Talks on reinstating income tax reciprocity with Minnesota have stalled and an agreement likely will not be reached before 2013.
For 40 years, people living in Wisconsin and working in Minnesota only had to file a single tax return, with the two states reimbursing each other in a deal known as tax reciprocity. In 2009, Minnesota Governor Tim Pawlenty ended the deal citing late payments from Wisconsin.
Shortly after taking office in 2010, Wisconsin Governor Scott Walker paid off Wisconsin's tab and officials from both sides of the border started hammering out a new reciprocity agreement.
State Senator Bob Jauch of Poplar says Wisconsin agreed to make payments on time and update the data on who crosses the border to work. Now, he says Minnesota is changing the terms. "A new requirement would demand that Wisconsin taxpayers subsidize Minnesota taxpayers for operating reciprocity."

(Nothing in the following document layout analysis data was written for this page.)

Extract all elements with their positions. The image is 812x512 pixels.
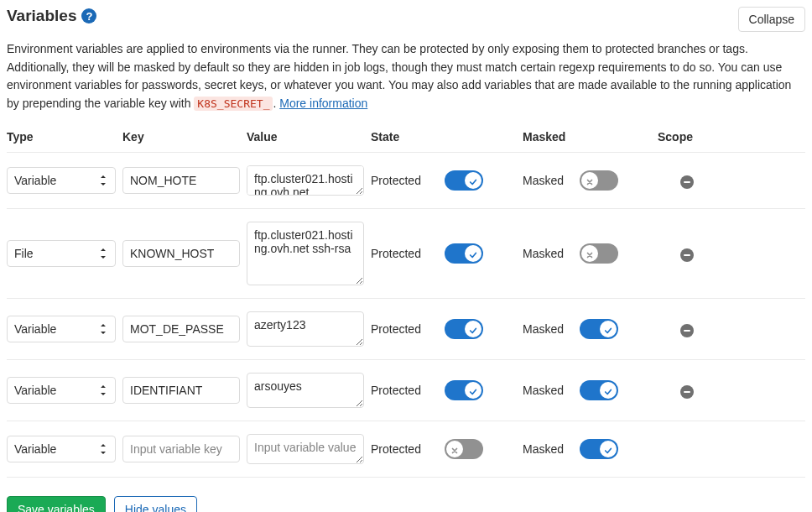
hide-values-button[interactable]: Hide values <box>114 496 197 512</box>
col-state: State <box>371 130 438 144</box>
masked-toggle[interactable] <box>580 439 618 459</box>
masked-toggle[interactable] <box>580 380 618 400</box>
section-title: Variables ? <box>7 7 96 25</box>
masked-label: Masked <box>523 322 573 336</box>
table-header: Type Key Value State Masked Scope <box>7 127 805 152</box>
type-select[interactable]: VariableFile <box>7 436 116 462</box>
variable-row: VariableFileftp.cluster021.hosting.ovh.n… <box>7 152 805 209</box>
code-secret-prefix: K8S_SECRET_ <box>194 97 273 111</box>
type-select[interactable]: VariableFile <box>7 377 116 404</box>
remove-button[interactable] <box>680 324 694 337</box>
help-icon[interactable]: ? <box>81 8 96 24</box>
state-label: Protected <box>371 384 438 397</box>
description-text: Environment variables are applied to env… <box>7 40 805 113</box>
state-label: Protected <box>371 174 438 187</box>
key-input[interactable] <box>122 240 240 267</box>
type-select[interactable]: VariableFile <box>7 167 116 194</box>
protected-toggle[interactable] <box>445 319 483 339</box>
protected-toggle[interactable] <box>445 243 483 264</box>
masked-toggle[interactable] <box>580 319 618 339</box>
variable-row: VariableFileazerty123ProtectedMasked <box>7 299 805 360</box>
value-input[interactable]: ftp.cluster021.hosting.ovh.net <box>247 165 364 196</box>
masked-toggle[interactable] <box>580 243 618 264</box>
remove-button[interactable] <box>680 175 694 189</box>
col-masked: Masked <box>523 130 573 144</box>
type-select[interactable]: VariableFile <box>7 316 116 342</box>
variable-row: VariableFileProtectedMasked <box>7 421 805 478</box>
value-input[interactable] <box>247 434 364 464</box>
state-label: Protected <box>371 322 438 336</box>
protected-toggle[interactable] <box>445 439 483 459</box>
variable-row: VariableFilearsouyesProtectedMasked <box>7 360 805 421</box>
variable-row: VariableFileftp.cluster021.hosting.ovh.n… <box>7 209 805 299</box>
masked-label: Masked <box>523 442 573 456</box>
state-label: Protected <box>371 247 438 260</box>
masked-label: Masked <box>523 384 573 397</box>
remove-button[interactable] <box>680 248 694 262</box>
actions-bar: Save variables Hide values <box>7 478 805 512</box>
col-type: Type <box>7 130 116 144</box>
remove-button[interactable] <box>680 385 694 399</box>
col-scope: Scope <box>658 130 716 144</box>
col-value: Value <box>247 130 364 144</box>
save-variables-button[interactable]: Save variables <box>7 496 106 512</box>
type-select[interactable]: VariableFile <box>7 240 116 267</box>
protected-toggle[interactable] <box>445 170 483 191</box>
protected-toggle[interactable] <box>445 380 483 400</box>
value-input[interactable]: ftp.cluster021.hosting.ovh.net ssh-rsa <box>247 222 364 285</box>
collapse-button[interactable]: Collapse <box>738 7 805 32</box>
masked-label: Masked <box>523 174 573 187</box>
more-information-link[interactable]: More information <box>279 97 367 110</box>
state-label: Protected <box>371 442 438 456</box>
key-input[interactable] <box>122 167 240 194</box>
key-input[interactable] <box>122 377 240 404</box>
key-input[interactable] <box>122 316 240 342</box>
title-text: Variables <box>7 7 76 25</box>
key-input[interactable] <box>122 436 240 462</box>
masked-toggle[interactable] <box>580 170 618 191</box>
value-input[interactable]: arsouyes <box>247 373 364 408</box>
value-input[interactable]: azerty123 <box>247 311 364 347</box>
masked-label: Masked <box>523 247 573 260</box>
col-key: Key <box>122 130 240 144</box>
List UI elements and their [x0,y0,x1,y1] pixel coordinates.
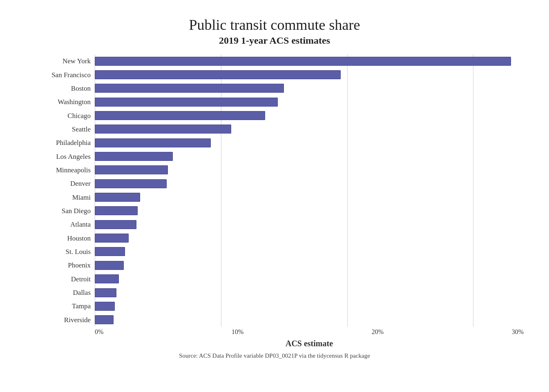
bar-row [95,97,524,107]
x-tick: 0% [95,328,103,336]
bar-row [95,56,524,67]
y-label: Philadelphia [25,139,91,146]
bar [95,84,284,93]
y-label: San Diego [25,207,91,214]
bar [95,138,211,147]
grid-lines [95,54,524,327]
bar [95,220,136,229]
bar-row [95,314,524,325]
bar [95,98,278,107]
x-axis-label: ACS estimate [95,339,524,348]
bar-row [95,165,524,175]
y-label: New York [25,58,91,65]
y-label: Seattle [25,126,91,133]
y-label: Riverside [25,316,91,323]
bar-row [95,260,524,271]
y-label: Phoenix [25,262,91,269]
chart-body: New YorkSan FranciscoBostonWashingtonChi… [25,54,524,348]
y-labels: New YorkSan FranciscoBostonWashingtonChi… [25,54,95,327]
bar-row [95,274,524,284]
y-label: Tampa [25,303,91,310]
y-label: Atlanta [25,221,91,228]
y-label: Chicago [25,112,91,119]
bar-row [95,69,524,80]
source-text: Source: ACS Data Profile variable DP03_0… [25,352,524,359]
y-label: Washington [25,98,91,105]
bar-row [95,287,524,298]
y-label: Houston [25,235,91,242]
bar-row [95,178,524,189]
y-label: Los Angeles [25,153,91,160]
bar [95,57,511,66]
y-label: Minneapolis [25,167,91,174]
bar-row [95,151,524,162]
y-label: Boston [25,85,91,92]
bar-row [95,138,524,148]
bar-row [95,301,524,312]
x-tick: 30% [512,328,524,336]
bar [95,234,129,243]
bar [95,125,231,134]
y-label: San Francisco [25,71,91,78]
bar-row [95,233,524,243]
y-label: Dallas [25,289,91,296]
bar [95,206,138,215]
bar-row [95,83,524,94]
plot-area: New YorkSan FranciscoBostonWashingtonChi… [25,54,524,327]
chart-title: Public transit commute share [25,16,524,33]
grid-line [95,54,95,327]
bar [95,274,119,283]
y-label: Detroit [25,276,91,283]
bar-row [95,205,524,216]
y-label: Miami [25,194,91,201]
grid-line [221,54,221,327]
x-axis-area: 0%10%20%30% ACS estimate [95,327,524,348]
bar [95,247,125,256]
bars-area [95,54,524,327]
x-tick: 20% [372,328,384,336]
bar [95,302,115,311]
x-tick: 10% [232,328,243,336]
bar-row [95,124,524,134]
bar [95,179,167,188]
chart-container: Public transit commute share 2019 1-year… [9,8,540,384]
bar [95,70,341,79]
y-label: St. Louis [25,248,91,255]
bar [95,152,173,161]
bar-row [95,219,524,230]
y-label: Denver [25,180,91,187]
x-ticks: 0%10%20%30% [95,327,524,336]
chart-subtitle: 2019 1-year ACS estimates [25,35,524,46]
bar [95,193,140,202]
bar [95,165,168,174]
bar [95,315,114,324]
bar-row [95,192,524,203]
bar-row [95,246,524,257]
bar [95,111,265,120]
bar [95,261,124,270]
bar [95,288,116,297]
grid-line [347,54,348,327]
bar-row [95,110,524,121]
grid-line [473,54,473,327]
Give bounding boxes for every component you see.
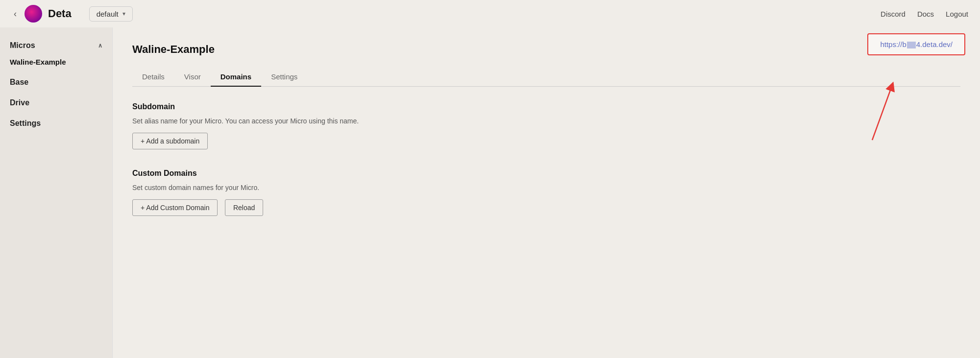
logout-link[interactable]: Logout (946, 10, 968, 18)
sidebar-item-drive[interactable]: Drive (0, 91, 112, 111)
logo-text: Deta (48, 7, 72, 20)
tab-details[interactable]: Details (132, 68, 174, 87)
collapse-icon: ∧ (98, 42, 102, 49)
subdomain-title: Subdomain (132, 102, 960, 111)
sidebar: Micros ∧ Waline-Example Base Drive Setti… (0, 27, 113, 358)
nav-right: Discord Docs Logout (881, 10, 968, 18)
url-highlight (907, 42, 916, 48)
tabs-bar: Details Visor Domains Settings (132, 68, 960, 87)
url-prefix: https://b (880, 40, 906, 48)
micros-section-header[interactable]: Micros ∧ (0, 37, 112, 54)
logo-icon (24, 5, 42, 23)
subdomain-desc: Set alias name for your Micro. You can a… (132, 117, 960, 125)
url-box: https://b4.deta.dev/ (867, 33, 965, 55)
project-name: default (97, 10, 119, 18)
custom-domains-title: Custom Domains (132, 169, 960, 178)
add-subdomain-button[interactable]: + Add a subdomain (132, 133, 208, 149)
micros-label: Micros (10, 41, 35, 50)
custom-domains-desc: Set custom domain names for your Micro. (132, 184, 960, 191)
url-suffix: 4.deta.dev/ (916, 40, 953, 48)
content-area: https://b4.deta.dev/ Waline-Example Deta… (113, 27, 980, 358)
tab-settings[interactable]: Settings (261, 68, 307, 87)
subdomain-section: Subdomain Set alias name for your Micro.… (132, 102, 960, 149)
tab-visor[interactable]: Visor (174, 68, 211, 87)
chevron-down-icon: ▾ (122, 10, 125, 17)
top-nav: ‹ Deta default ▾ Discord Docs Logout (0, 0, 980, 27)
sidebar-item-waline-example[interactable]: Waline-Example (0, 54, 112, 70)
custom-domains-section: Custom Domains Set custom domain names f… (132, 169, 960, 216)
sidebar-item-base[interactable]: Base (0, 70, 112, 91)
discord-link[interactable]: Discord (881, 10, 906, 18)
project-selector[interactable]: default ▾ (89, 6, 133, 22)
reload-button[interactable]: Reload (225, 199, 263, 216)
docs-link[interactable]: Docs (917, 10, 934, 18)
add-custom-domain-button[interactable]: + Add Custom Domain (132, 199, 218, 216)
url-link[interactable]: https://b4.deta.dev/ (880, 40, 953, 48)
tab-domains[interactable]: Domains (211, 68, 261, 87)
page-title: Waline-Example (132, 43, 960, 56)
main-layout: Micros ∧ Waline-Example Base Drive Setti… (0, 27, 980, 358)
nav-left: ‹ Deta default ▾ (12, 5, 133, 23)
back-button[interactable]: ‹ (12, 7, 19, 21)
sidebar-item-settings[interactable]: Settings (0, 111, 112, 132)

Jauch says since tax reciprocity ended, Minnesota has not been giving full tax credit to their citizens who work in Wisconsin. That means those residents pay more taxes. He says the new deal would have Wisconsin pay the difference, which works out to around $10 million.
Minnesota Department of Revenue Commissioner Myron Frans says that since Wisconsin has higher middle income tax rates, they had been paying the difference for decades under the old deal. Therefore if we were to give credit for those taxes that aren't going to get paid but would have been paid without reciprocity means we are in effect subsidizing Wisconsin for its higher tax rate."
Around 80,000 people cross the Minnesota/Wisconsin border to work each day.